Setiap negara memiliki budaya dan peraturan yang berbeda terkait jam kerja. Berdasarkan data terbaru dari Organisasi Ketenagakerjaan Internasional (ILO), telah disusun daftar negara dengan durasi kerja terpendek di dunia. Rata-rata durasi kerja di berbagai negara berkisar antara 40 hingga 50 jam per minggu. Namun, terdapat beberapa negara yang menerapkan jam kerja lebih singkat, yakni antara 25 hingga 31 jam per minggu.
Data ini mencakup karyawan penuh waktu, paruh waktu, serta pekerja mandiri. Negara-negara yang mendominasi daftar ini umumnya adalah negara berpenghasilan tinggi dengan fokus pada keseimbangan antara kehidupan kerja dan waktu luang.
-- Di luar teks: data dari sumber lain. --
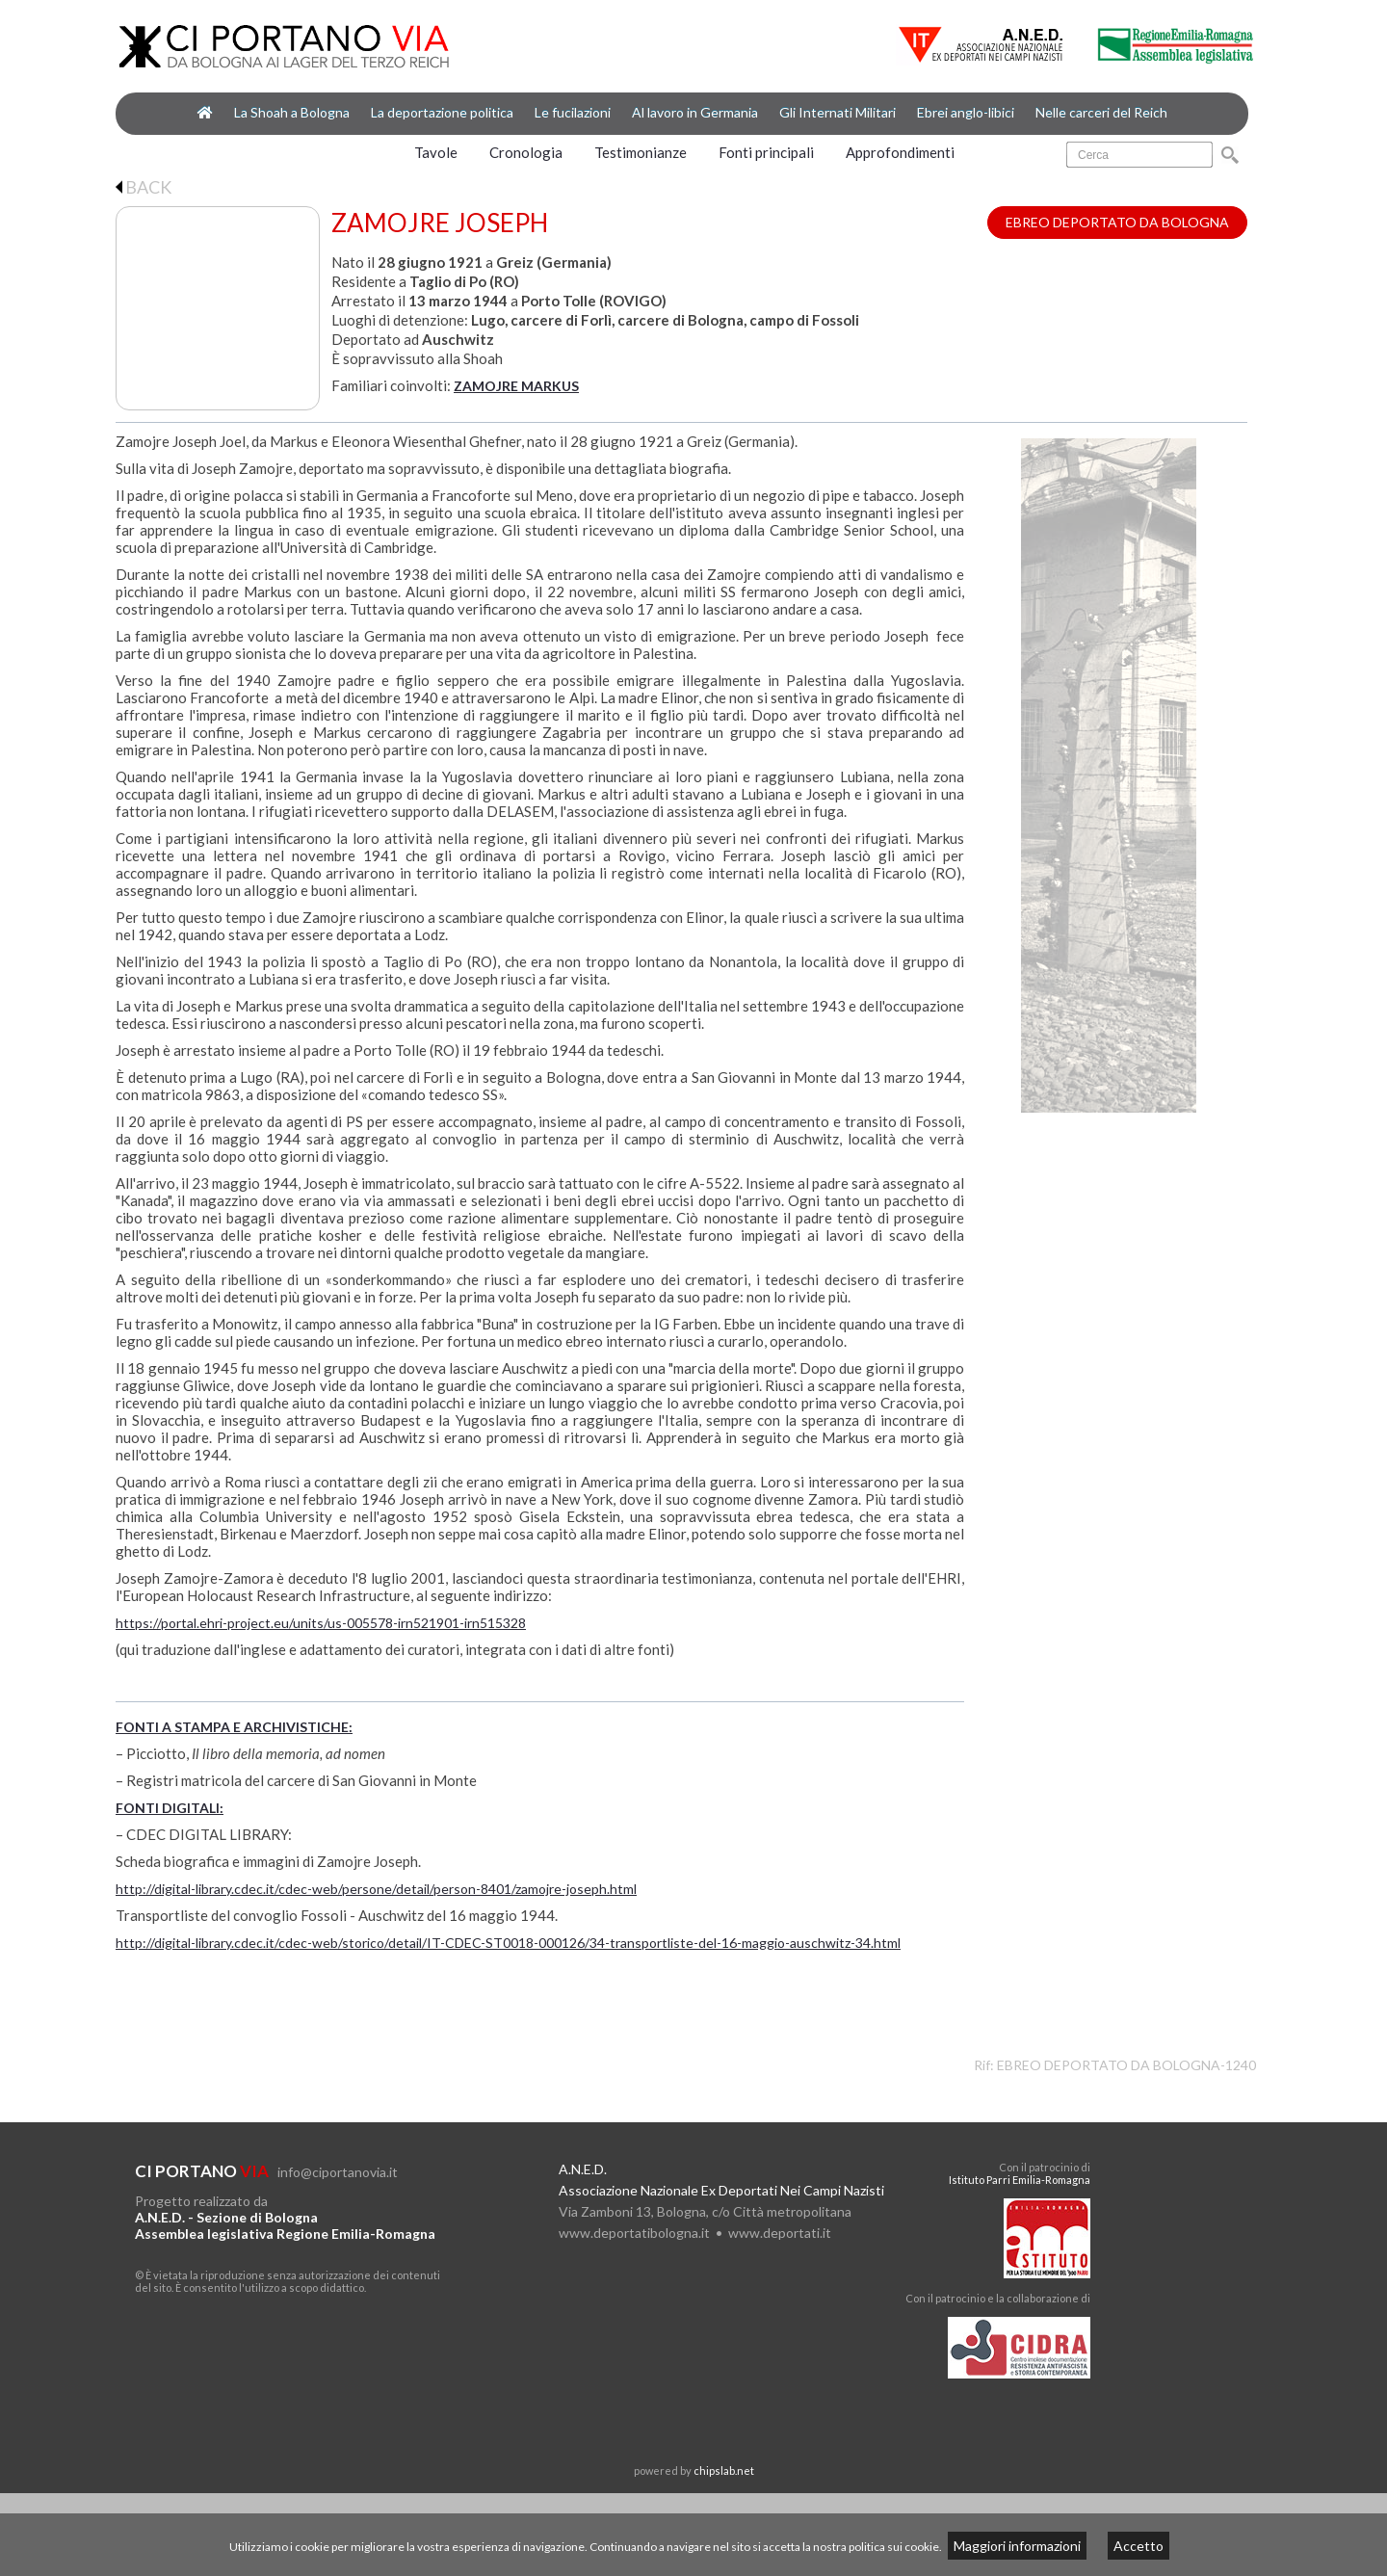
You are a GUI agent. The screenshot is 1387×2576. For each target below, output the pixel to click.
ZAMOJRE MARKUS (516, 386)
20 Negara dengan Durasi Kerja Terpendek
Berikut adalah daftar 20 negara dengan durasi kerja mingguan terpendek:
- Yaman: 25,9 jam per minggu
- Belanda: 26,8 jam per minggu
- Norwegia: 27,1 jam per minggu
- Austria: 28,4 jam per minggu
- Denmark: 28,8 jam per minggu
- Finlandia: 28,8 jam per minggu
- Vanuatu: 29 jam per minggu
- Mozambik: 29 jam per minggu
- Swedia: 29,3 jam per minggu
- Jerman: 29,6 jam per minggu
- Somalia: 30,1 jam per minggu
- Djibouti: 30,2 jam per minggu
- Irak: 30,4 jam per minggu
- Rwanda: 30,4 jam per minggu
- Chad: 30,5 jam per minggu
- Irlandia: 30,7 jam per minggu
- Malawi: 30,7 jam per minggu
- Tonga: 30,7 jam per minggu
- Etiopia: 30,8 jam per minggu
- Perancis: 30,9 jam per minggu
Sementara itu, Indonesia tercatat memiliki rata-rata durasi kerja sebesar 37,6 jam per minggu, yang membuatnya tidak masuk dalam daftar 20 negara dengan durasi kerja terpendek.